Page-level text extractions
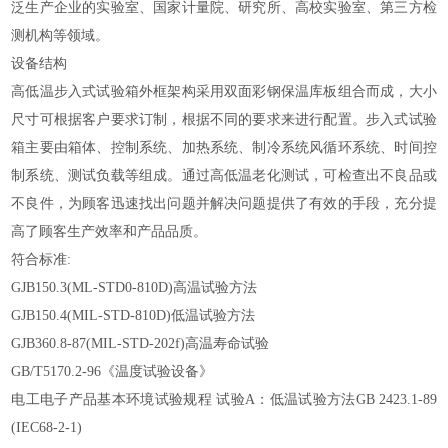
泛生产企业的实验室、国家计量院、研究所、高校实验室、第三方检
测机构等领域。
设备结构
高低温步入式试验箱外框架构采用双面彩钢保温库板组合而成，大小
尺寸可根据客户要求订制，根据不同的要求来进行配置。步入式试验
箱主要由箱体、控制系统、加热系统、制冷系统风循环系统、时间控
制系统、测试负载等组成。通过高低温老化测试，可检查出不良品或
不良件，为顾客迅速找出问题并解决问题提供了有效的手段，充分提
高了顾客生产效率和产品品质。
符合标准
:
GJB150.3(ML-STD0-810D)高温试验方法
GJB150.4(MIL-STD-810D)低温试验方法
GJB360.8-87(MIL-STD-202f)高温寿命试验
GB/T5170.2-96《温度试验设备》
电工电子产品基本环境试验规程
试验
A：低温试验方法GB 2423.1-89
(IEC68-2-1)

AIM OF THE EXERCISE: The entries are to be written out again exactly, though without any images.

COMPLETED EXERCISE:
泛生产企业的实验室、国家计量院、研究所、高校实验室、第三方检
测机构等领域。
设备结构
高低温步入式试验箱外框架构采用双面彩钢保温库板组合而成，大小
尺寸可根据客户要求订制，根据不同的要求来进行配置。步入式试验
箱主要由箱体、控制系统、加热系统、制冷系统风循环系统、时间控
制系统、测试负载等组成。通过高低温老化测试，可检查出不良品或
不良件，为顾客迅速找出问题并解决问题提供了有效的手段，充分提
高了顾客生产效率和产品品质。
符合标准
:
GJB150.3(ML-STD0-810D)高温试验方法
GJB150.4(MIL-STD-810D)低温试验方法
GJB360.8-87(MIL-STD-202f)高温寿命试验
GB/T5170.2-96《温度试验设备》
电工电子产品基本环境试验规程
试验
A：低温试验方法GB 2423.1-89
(IEC68-2-1)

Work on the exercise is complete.